Task instructions. Word for word, give the entries back.
Data extracts below:
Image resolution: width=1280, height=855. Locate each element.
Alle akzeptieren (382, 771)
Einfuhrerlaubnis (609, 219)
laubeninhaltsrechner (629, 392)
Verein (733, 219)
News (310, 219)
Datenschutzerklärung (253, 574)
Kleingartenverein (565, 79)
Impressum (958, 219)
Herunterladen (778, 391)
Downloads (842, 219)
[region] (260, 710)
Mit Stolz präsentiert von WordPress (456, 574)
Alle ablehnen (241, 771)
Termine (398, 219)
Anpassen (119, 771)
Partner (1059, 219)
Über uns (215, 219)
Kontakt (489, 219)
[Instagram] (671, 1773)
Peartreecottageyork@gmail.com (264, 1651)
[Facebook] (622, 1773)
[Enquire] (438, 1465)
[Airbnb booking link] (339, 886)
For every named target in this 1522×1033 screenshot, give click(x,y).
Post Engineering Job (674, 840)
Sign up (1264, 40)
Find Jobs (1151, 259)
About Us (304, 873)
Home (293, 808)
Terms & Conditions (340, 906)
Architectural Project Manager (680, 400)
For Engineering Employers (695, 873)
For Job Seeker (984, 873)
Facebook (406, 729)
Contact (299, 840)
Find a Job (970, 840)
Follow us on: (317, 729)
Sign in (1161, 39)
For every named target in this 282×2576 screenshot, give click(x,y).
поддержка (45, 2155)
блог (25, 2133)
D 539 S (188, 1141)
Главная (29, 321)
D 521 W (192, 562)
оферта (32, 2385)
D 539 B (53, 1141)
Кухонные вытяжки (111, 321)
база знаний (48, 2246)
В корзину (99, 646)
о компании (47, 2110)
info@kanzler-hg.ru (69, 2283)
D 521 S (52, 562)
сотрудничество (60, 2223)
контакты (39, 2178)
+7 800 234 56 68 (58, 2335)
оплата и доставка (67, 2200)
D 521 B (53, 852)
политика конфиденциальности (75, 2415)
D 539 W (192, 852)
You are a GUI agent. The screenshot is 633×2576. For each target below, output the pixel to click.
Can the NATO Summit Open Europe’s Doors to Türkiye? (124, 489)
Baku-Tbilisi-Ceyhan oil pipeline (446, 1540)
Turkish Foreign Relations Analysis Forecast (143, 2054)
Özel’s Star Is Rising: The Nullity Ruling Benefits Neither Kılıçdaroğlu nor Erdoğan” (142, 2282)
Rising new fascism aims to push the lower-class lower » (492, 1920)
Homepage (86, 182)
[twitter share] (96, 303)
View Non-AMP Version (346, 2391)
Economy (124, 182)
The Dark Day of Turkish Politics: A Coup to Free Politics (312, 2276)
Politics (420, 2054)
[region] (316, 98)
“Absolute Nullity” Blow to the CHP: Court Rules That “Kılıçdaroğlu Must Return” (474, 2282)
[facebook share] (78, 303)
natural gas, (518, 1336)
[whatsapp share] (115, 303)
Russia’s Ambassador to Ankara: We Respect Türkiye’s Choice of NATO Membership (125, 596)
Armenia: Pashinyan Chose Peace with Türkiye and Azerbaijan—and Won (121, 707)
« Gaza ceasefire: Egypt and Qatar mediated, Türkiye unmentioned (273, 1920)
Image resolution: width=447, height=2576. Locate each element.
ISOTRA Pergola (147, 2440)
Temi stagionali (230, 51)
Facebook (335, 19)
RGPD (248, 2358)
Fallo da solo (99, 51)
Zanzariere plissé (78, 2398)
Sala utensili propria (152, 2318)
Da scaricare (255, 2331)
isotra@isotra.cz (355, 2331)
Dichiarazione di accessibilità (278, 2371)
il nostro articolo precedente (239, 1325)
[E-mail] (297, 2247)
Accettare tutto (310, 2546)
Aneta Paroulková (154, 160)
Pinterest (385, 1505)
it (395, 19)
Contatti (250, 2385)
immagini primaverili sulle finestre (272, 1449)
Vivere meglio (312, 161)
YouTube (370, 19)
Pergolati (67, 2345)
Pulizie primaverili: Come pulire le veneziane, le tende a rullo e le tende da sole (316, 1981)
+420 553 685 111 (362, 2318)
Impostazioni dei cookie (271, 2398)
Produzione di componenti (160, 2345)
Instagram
End of Data extracts.
Task response.
Image resolution: width=1280, height=855. Locate each element.
Alle akzeptieren (382, 771)
Einfuhrerlaubnis (609, 219)
laubeninhaltsrechner (629, 392)
Verein (733, 219)
News (310, 219)
Datenschutzerklärung (253, 574)
Kleingartenverein (565, 79)
Impressum (958, 219)
Herunterladen (778, 391)
Downloads (842, 219)
[region] (260, 710)
Mit Stolz präsentiert von WordPress (456, 574)
Alle ablehnen (241, 771)
Termine (398, 219)
Anpassen (119, 771)
Partner (1059, 219)
Über uns (215, 219)
Kontakt (489, 219)
[Instagram] (671, 1773)
Peartreecottageyork@gmail.com (264, 1651)
[Facebook] (622, 1773)
[Enquire] (438, 1465)
[Airbnb booking link] (339, 886)
For every named target in this 1522×1033 screenshot, give click(x,y).
Post Engineering Job (674, 840)
Sign up (1264, 40)
Find Jobs (1151, 259)
About Us (304, 873)
Home (293, 808)
Terms & Conditions (340, 906)
Architectural Project Manager (680, 400)
For Engineering Employers (695, 873)
For Job Seeker (984, 873)
Facebook (406, 729)
Contact (299, 840)
Find a Job (970, 840)
Follow us on: (317, 729)
Sign in (1161, 39)
For every named target in this 282×2576 screenshot, give click(x,y).
поддержка (45, 2155)
блог (25, 2133)
D 539 S (188, 1141)
Главная (29, 321)
D 521 W (192, 562)
оферта (32, 2385)
D 539 B (53, 1141)
Кухонные вытяжки (111, 321)
база знаний (48, 2246)
В корзину (99, 646)
о компании (47, 2110)
info@kanzler-hg.ru (69, 2283)
D 521 S (52, 562)
сотрудничество (60, 2223)
контакты (39, 2178)
+7 800 234 56 68 (58, 2335)
оплата и доставка (67, 2200)
D 521 B (53, 852)
политика конфиденциальности (75, 2415)
D 539 W (192, 852)
You are a GUI agent. The screenshot is 633×2576. For each target below, output the pixel to click.
Can the NATO Summit Open Europe’s Doors to Türkiye? (124, 489)
Baku-Tbilisi-Ceyhan oil pipeline (446, 1540)
Turkish Foreign Relations Analysis Forecast (143, 2054)
Özel’s Star Is Rising: The Nullity Ruling Benefits Neither Kılıçdaroğlu nor Erdoğan” (142, 2282)
Rising new fascism aims to push the lower-class lower » (492, 1920)
Homepage (86, 182)
[twitter share] (96, 303)
View Non-AMP Version (346, 2391)
Economy (124, 182)
The Dark Day of Turkish Politics: A Coup to Free Politics (312, 2276)
Politics (420, 2054)
[region] (316, 98)
“Absolute Nullity” Blow to the CHP: Court Rules That “Kılıçdaroğlu Must Return” (474, 2282)
[facebook share] (78, 303)
natural gas, (518, 1336)
[whatsapp share] (115, 303)
Russia’s Ambassador to Ankara: We Respect Türkiye’s Choice of NATO Membership (125, 596)
Armenia: Pashinyan Chose Peace with Türkiye and Azerbaijan—and Won (121, 707)
« Gaza ceasefire: Egypt and Qatar mediated, Türkiye unmentioned (273, 1920)
Image resolution: width=447, height=2576. Locate each element.
ISOTRA Pergola (147, 2440)
Temi stagionali (230, 51)
Facebook (335, 19)
RGPD (248, 2358)
Fallo da solo (99, 51)
Zanzariere plissé (78, 2398)
Sala utensili propria (152, 2318)
Da scaricare (255, 2331)
isotra@isotra.cz (355, 2331)
Dichiarazione di accessibilità (278, 2371)
il nostro articolo precedente (239, 1325)
[E-mail] (297, 2247)
Accettare tutto (310, 2546)
Aneta Paroulková (154, 160)
Pinterest (385, 1505)
it (395, 19)
Contatti (250, 2385)
immagini primaverili sulle finestre (272, 1449)
Vivere meglio (312, 161)
YouTube (370, 19)
Pergolati (67, 2345)
Pulizie primaverili: Come pulire le veneziane, le tende a rullo e le tende da sole (316, 1981)
+420 553 685 111 (362, 2318)
Impostazioni dei cookie (271, 2398)
Produzione di componenti (160, 2345)
Instagram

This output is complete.